── Exercise data

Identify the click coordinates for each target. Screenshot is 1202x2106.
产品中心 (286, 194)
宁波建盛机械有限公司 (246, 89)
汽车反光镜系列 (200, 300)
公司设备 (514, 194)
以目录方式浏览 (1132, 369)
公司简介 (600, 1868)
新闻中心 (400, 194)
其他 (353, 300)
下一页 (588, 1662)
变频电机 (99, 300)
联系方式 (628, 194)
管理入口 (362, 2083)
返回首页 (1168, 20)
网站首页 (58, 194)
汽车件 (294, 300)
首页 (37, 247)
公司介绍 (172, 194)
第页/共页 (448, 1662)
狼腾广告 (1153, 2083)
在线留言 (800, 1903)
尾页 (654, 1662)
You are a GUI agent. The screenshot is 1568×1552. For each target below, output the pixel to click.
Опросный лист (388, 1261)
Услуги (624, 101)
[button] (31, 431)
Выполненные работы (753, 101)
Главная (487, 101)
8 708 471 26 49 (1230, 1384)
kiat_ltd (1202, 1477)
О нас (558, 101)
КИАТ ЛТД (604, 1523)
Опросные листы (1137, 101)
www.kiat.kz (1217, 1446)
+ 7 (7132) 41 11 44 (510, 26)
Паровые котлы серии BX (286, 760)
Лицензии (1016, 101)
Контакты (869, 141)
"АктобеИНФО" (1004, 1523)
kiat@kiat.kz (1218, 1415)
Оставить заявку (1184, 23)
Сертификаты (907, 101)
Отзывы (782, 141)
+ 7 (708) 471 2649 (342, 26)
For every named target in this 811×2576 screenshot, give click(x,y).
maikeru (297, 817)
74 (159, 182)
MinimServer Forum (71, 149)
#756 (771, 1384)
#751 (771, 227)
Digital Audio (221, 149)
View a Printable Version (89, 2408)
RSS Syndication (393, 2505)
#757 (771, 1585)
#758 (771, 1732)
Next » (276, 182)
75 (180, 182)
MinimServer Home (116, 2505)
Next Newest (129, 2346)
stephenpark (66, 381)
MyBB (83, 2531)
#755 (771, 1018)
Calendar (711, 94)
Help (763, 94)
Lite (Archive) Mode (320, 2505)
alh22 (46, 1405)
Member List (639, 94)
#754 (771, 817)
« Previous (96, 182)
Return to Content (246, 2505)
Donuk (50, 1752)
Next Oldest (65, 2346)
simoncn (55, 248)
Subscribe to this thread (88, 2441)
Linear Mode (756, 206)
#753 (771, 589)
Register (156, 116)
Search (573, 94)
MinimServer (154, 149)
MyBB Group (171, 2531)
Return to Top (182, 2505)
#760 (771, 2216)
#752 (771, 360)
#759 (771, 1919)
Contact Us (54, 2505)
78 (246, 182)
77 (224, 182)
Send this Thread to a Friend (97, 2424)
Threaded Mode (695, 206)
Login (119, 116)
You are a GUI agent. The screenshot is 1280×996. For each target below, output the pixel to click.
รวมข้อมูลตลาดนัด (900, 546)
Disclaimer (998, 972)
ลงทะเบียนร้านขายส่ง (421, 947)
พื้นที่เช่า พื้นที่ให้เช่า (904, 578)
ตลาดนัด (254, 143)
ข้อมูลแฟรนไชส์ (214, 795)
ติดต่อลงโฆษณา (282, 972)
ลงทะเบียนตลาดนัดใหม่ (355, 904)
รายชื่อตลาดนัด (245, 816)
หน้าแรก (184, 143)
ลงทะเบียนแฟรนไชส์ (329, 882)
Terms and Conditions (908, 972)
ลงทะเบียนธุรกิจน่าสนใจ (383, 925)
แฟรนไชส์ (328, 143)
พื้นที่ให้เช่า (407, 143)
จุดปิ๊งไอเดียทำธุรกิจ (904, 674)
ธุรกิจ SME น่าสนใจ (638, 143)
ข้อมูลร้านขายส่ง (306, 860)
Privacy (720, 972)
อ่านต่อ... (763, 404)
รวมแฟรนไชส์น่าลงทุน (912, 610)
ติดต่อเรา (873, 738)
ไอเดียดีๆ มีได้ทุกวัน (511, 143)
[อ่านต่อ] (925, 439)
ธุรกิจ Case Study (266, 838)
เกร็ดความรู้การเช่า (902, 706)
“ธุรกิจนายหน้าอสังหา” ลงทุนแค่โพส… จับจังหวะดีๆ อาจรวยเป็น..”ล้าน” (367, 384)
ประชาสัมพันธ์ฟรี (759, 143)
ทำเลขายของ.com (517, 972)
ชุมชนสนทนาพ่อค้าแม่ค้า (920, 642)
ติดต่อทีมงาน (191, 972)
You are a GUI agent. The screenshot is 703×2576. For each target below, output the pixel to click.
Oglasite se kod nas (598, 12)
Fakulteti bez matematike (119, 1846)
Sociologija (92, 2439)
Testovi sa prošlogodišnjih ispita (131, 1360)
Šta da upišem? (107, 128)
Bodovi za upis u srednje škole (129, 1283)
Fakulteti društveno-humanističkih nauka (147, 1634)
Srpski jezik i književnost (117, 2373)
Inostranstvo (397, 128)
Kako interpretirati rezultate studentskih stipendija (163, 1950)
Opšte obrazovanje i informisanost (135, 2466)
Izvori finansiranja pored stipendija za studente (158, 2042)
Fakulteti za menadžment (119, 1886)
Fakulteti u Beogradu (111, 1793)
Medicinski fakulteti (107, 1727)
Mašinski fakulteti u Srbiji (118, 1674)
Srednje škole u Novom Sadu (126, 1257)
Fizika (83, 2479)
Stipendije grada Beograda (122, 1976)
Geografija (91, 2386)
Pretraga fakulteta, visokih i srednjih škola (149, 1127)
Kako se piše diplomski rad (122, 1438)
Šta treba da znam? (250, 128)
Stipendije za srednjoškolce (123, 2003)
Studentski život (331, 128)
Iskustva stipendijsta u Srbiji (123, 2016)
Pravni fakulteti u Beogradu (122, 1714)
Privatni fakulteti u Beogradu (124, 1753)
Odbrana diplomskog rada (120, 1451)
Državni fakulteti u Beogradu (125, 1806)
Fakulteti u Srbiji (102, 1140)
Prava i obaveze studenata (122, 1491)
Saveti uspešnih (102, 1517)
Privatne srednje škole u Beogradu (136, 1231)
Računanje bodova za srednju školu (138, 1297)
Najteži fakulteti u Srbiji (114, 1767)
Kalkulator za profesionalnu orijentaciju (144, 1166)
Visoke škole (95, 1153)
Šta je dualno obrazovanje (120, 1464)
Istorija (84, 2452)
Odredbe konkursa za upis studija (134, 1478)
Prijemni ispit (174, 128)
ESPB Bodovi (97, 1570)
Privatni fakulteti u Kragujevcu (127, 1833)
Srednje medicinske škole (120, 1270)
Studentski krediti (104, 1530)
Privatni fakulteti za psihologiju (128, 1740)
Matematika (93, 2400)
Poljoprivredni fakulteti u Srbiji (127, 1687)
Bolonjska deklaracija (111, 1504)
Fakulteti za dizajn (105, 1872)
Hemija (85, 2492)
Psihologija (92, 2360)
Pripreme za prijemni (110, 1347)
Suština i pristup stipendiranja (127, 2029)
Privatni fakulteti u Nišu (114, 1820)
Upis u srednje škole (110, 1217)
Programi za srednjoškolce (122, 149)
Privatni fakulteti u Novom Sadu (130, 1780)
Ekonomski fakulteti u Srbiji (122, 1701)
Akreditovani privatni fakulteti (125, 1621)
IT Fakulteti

────

■ Prompt
Return the records in their entirety. Keep every character as it is.

■ Answer section
Identify the click coordinates for each target. Screenshot is 1202x2106.
产品中心 (286, 194)
宁波建盛机械有限公司 (246, 89)
汽车反光镜系列 (200, 300)
公司设备 (514, 194)
以目录方式浏览 (1132, 369)
公司简介 (600, 1868)
新闻中心 (400, 194)
其他 (353, 300)
下一页 (588, 1662)
变频电机 (99, 300)
联系方式 (628, 194)
管理入口 (362, 2083)
返回首页 (1168, 20)
网站首页 (58, 194)
汽车件 (294, 300)
首页 (37, 247)
公司介绍 (172, 194)
第页/共页 (448, 1662)
狼腾广告 (1153, 2083)
在线留言 (800, 1903)
尾页 (654, 1662)
You are a GUI agent. The screenshot is 1568×1552. For each target below, output the pixel to click.
Опросный лист (388, 1261)
Услуги (624, 101)
[button] (31, 431)
Выполненные работы (753, 101)
Главная (487, 101)
8 708 471 26 49 (1230, 1384)
kiat_ltd (1202, 1477)
О нас (558, 101)
КИАТ ЛТД (604, 1523)
Опросные листы (1137, 101)
www.kiat.kz (1217, 1446)
+ 7 (7132) 41 11 44 (510, 26)
Паровые котлы серии BX (286, 760)
Лицензии (1016, 101)
Контакты (869, 141)
"АктобеИНФО" (1004, 1523)
kiat@kiat.kz (1218, 1415)
Оставить заявку (1184, 23)
Сертификаты (907, 101)
Отзывы (782, 141)
+ 7 (708) 471 2649 (342, 26)
For every named target in this 811×2576 screenshot, give click(x,y).
maikeru (297, 817)
74 (159, 182)
MinimServer Forum (71, 149)
#756 (771, 1384)
#751 (771, 227)
Digital Audio (221, 149)
View a Printable Version (89, 2408)
RSS Syndication (393, 2505)
#757 (771, 1585)
#758 (771, 1732)
Next » (276, 182)
75 (180, 182)
MinimServer Home (116, 2505)
Next Newest (129, 2346)
stephenpark (66, 381)
MyBB (83, 2531)
#755 (771, 1018)
Calendar (711, 94)
Help (763, 94)
Lite (Archive) Mode (320, 2505)
alh22 (46, 1405)
Member List (639, 94)
#754 (771, 817)
« Previous (96, 182)
Return to Content (246, 2505)
Donuk (50, 1752)
Next Oldest (65, 2346)
simoncn (55, 248)
Subscribe to this thread (88, 2441)
Linear Mode (756, 206)
#753 (771, 589)
Register (156, 116)
Search (573, 94)
MinimServer (154, 149)
MyBB Group (171, 2531)
Return to Top (182, 2505)
#760 (771, 2216)
#752 (771, 360)
#759 (771, 1919)
Contact Us (54, 2505)
78 (246, 182)
77 (224, 182)
Send this Thread to a Friend (97, 2424)
Threaded Mode (695, 206)
Login (119, 116)
You are a GUI agent. The screenshot is 1280×996. For each target below, output the pixel to click.
รวมข้อมูลตลาดนัด (900, 546)
Disclaimer (998, 972)
ลงทะเบียนร้านขายส่ง (421, 947)
พื้นที่เช่า พื้นที่ให้เช่า (904, 578)
ตลาดนัด (254, 143)
ข้อมูลแฟรนไชส์ (214, 795)
ติดต่อลงโฆษณา (282, 972)
ลงทะเบียนตลาดนัดใหม่ (355, 904)
รายชื่อตลาดนัด (245, 816)
หน้าแรก (184, 143)
ลงทะเบียนแฟรนไชส์ (329, 882)
Terms and Conditions (908, 972)
ลงทะเบียนธุรกิจน่าสนใจ (383, 925)
แฟรนไชส์ (328, 143)
พื้นที่ให้เช่า (407, 143)
จุดปิ๊งไอเดียทำธุรกิจ (904, 674)
ธุรกิจ SME น่าสนใจ (638, 143)
ข้อมูลร้านขายส่ง (306, 860)
Privacy (720, 972)
อ่านต่อ... (763, 404)
รวมแฟรนไชส์น่าลงทุน (912, 610)
ติดต่อเรา (873, 738)
ไอเดียดีๆ มีได้ทุกวัน (511, 143)
[อ่านต่อ] (925, 439)
ธุรกิจ Case Study (266, 838)
เกร็ดความรู้การเช่า (902, 706)
“ธุรกิจนายหน้าอสังหา” ลงทุนแค่โพส… จับจังหวะดีๆ อาจรวยเป็น..”ล้าน” (367, 384)
ประชาสัมพันธ์ฟรี (759, 143)
ทำเลขายของ.com (517, 972)
ชุมชนสนทนาพ่อค้าแม่ค้า (920, 642)
ติดต่อทีมงาน (191, 972)
You are a GUI agent. The screenshot is 703×2576. For each target below, output the pixel to click.
Oglasite se kod nas (598, 12)
Fakulteti bez matematike (119, 1846)
Sociologija (92, 2439)
Testovi sa prošlogodišnjih ispita (131, 1360)
Šta da upišem? (107, 128)
Bodovi za upis u srednje škole (129, 1283)
Fakulteti društveno-humanističkih nauka (147, 1634)
Srpski jezik i književnost (117, 2373)
Inostranstvo (397, 128)
Kako interpretirati rezultate studentskih stipendija (163, 1950)
Opšte obrazovanje i informisanost (135, 2466)
Izvori finansiranja pored stipendija za studente (158, 2042)
Fakulteti za menadžment (119, 1886)
Fakulteti u Beogradu (111, 1793)
Medicinski fakulteti (107, 1727)
Mašinski fakulteti u Srbiji (118, 1674)
Srednje škole u Novom Sadu (126, 1257)
Fizika (83, 2479)
Stipendije grada Beograda (122, 1976)
Geografija (91, 2386)
Pretraga fakulteta, visokih i srednjih škola (149, 1127)
Kako se piše diplomski rad (122, 1438)
Šta treba da znam? (250, 128)
Stipendije za srednjoškolce (123, 2003)
Studentski život (331, 128)
Iskustva stipendijsta u Srbiji (123, 2016)
Pravni fakulteti u Beogradu (122, 1714)
Privatni fakulteti u Beogradu (124, 1753)
Odbrana diplomskog rada (120, 1451)
Državni fakulteti u Beogradu (125, 1806)
Fakulteti u Srbiji (102, 1140)
Prava i obaveze studenata (122, 1491)
Saveti uspešnih (102, 1517)
Privatne srednje škole u Beogradu (136, 1231)
Računanje bodova za srednju školu (138, 1297)
Najteži fakulteti u Srbiji (114, 1767)
Kalkulator za profesionalnu orijentaciju (144, 1166)
Visoke škole (95, 1153)
Šta je dualno obrazovanje (120, 1464)
Istorija (84, 2452)
Odredbe konkursa za upis studija (134, 1478)
Prijemni ispit (174, 128)
ESPB Bodovi (97, 1570)
Privatni fakulteti u Kragujevcu (127, 1833)
Srednje medicinske škole (120, 1270)
Studentski krediti (104, 1530)
Privatni fakulteti za psihologiju (128, 1740)
Matematika (93, 2400)
Poljoprivredni fakulteti u Srbiji (127, 1687)
Bolonjska deklaracija (111, 1504)
Fakulteti za dizajn (105, 1872)
Hemija (85, 2492)
Psihologija (92, 2360)
Pripreme za prijemni (110, 1347)
Suština i pristup stipendiranja (127, 2029)
Privatni fakulteti u Nišu (114, 1820)
Upis u srednje škole (110, 1217)
Programi za srednjoškolce (122, 149)
Privatni fakulteti u Novom Sadu (130, 1780)
Ekonomski fakulteti u Srbiji (122, 1701)
Akreditovani privatni fakulteti (125, 1621)
IT Fakulteti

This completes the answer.